* What you are asked to do
Your job is to set down the stretch of entries that opens with the line containing "strategy so that" and closes with the line containing "bring structure and". Keep both end lines, copy each exactly, and add nothing.

|---|

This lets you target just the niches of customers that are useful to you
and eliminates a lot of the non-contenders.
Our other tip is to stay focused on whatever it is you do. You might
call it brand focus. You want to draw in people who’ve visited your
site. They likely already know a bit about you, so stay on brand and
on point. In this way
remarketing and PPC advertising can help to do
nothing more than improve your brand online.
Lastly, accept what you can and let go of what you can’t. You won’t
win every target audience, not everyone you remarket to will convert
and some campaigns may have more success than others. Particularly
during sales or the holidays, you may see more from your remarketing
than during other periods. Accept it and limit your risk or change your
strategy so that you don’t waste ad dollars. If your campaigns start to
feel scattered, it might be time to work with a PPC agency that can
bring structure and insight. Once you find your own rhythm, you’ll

|---|

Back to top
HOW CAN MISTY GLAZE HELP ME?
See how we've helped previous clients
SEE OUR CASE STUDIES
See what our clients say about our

|---|

* Result below
strategy so that you don’t waste ad dollars. If your campaigns start to
feel scattered, it might be time to work with a PPC agency that can
bring structure and insight. Once you find your own rhythm, you’ll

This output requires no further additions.